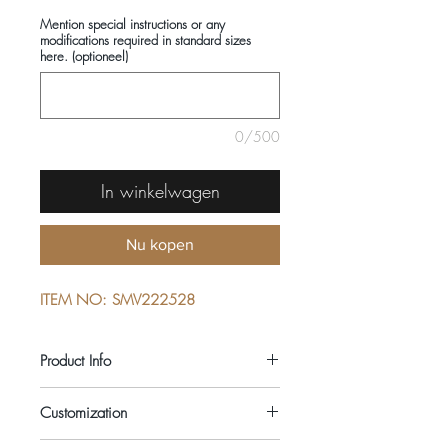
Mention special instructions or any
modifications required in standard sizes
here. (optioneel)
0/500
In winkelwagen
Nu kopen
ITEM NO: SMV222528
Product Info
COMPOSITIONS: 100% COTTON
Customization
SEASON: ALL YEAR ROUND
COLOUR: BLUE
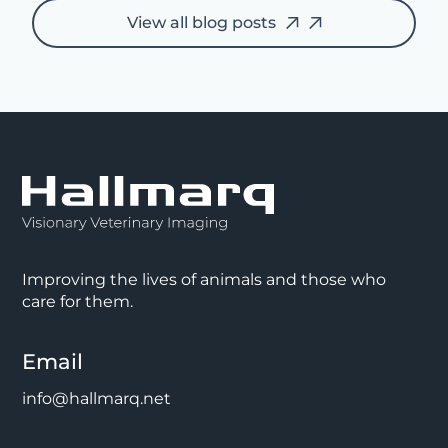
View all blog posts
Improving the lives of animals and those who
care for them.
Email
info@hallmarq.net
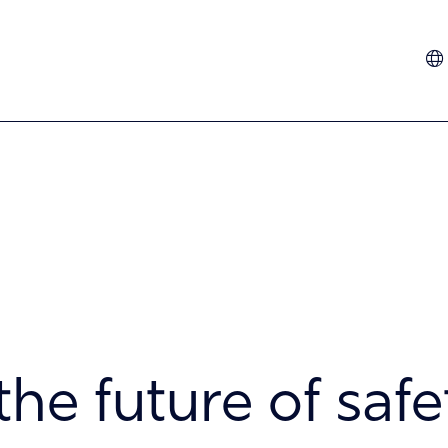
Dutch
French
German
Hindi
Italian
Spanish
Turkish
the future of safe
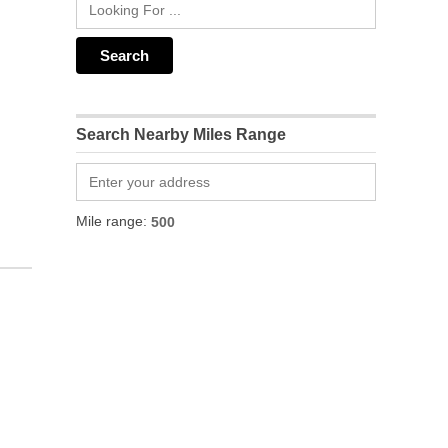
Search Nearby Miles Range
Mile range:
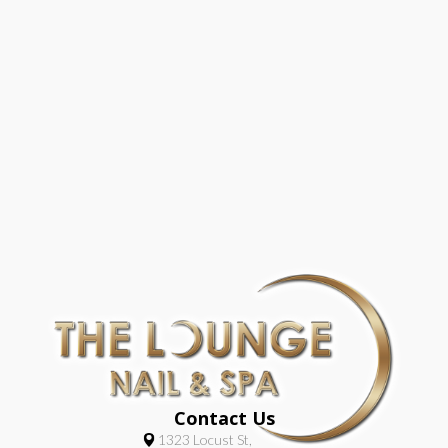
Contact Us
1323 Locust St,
*****
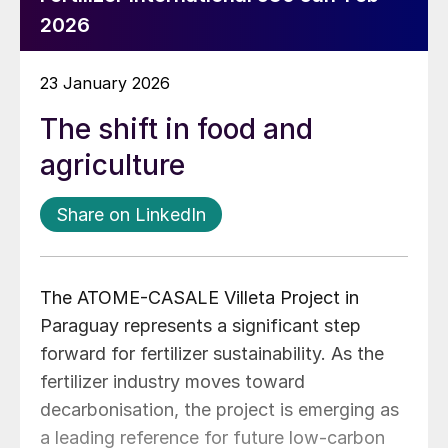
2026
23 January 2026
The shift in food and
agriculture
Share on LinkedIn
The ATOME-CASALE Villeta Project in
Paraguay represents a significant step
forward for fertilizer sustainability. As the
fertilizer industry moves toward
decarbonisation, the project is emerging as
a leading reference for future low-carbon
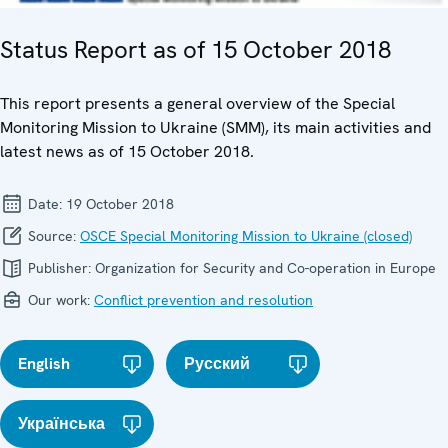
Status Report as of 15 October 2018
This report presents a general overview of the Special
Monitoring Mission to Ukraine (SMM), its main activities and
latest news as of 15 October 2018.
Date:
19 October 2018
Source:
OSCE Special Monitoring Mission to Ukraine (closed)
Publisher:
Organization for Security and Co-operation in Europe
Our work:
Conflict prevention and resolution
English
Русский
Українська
*****
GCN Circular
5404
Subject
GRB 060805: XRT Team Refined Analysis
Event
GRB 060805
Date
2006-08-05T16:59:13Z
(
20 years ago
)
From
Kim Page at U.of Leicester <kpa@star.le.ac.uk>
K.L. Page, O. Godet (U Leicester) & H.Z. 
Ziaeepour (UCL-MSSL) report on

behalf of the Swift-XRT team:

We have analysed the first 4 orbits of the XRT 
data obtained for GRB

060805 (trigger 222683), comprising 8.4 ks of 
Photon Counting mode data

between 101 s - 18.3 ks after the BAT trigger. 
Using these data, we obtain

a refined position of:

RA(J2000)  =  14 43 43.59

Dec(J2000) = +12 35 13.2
*****
WORK REQUIRED » Exactly how many lines of the data above hold the word "future"? The number is the whole answer.

RESULT FOR THIS TASK » 2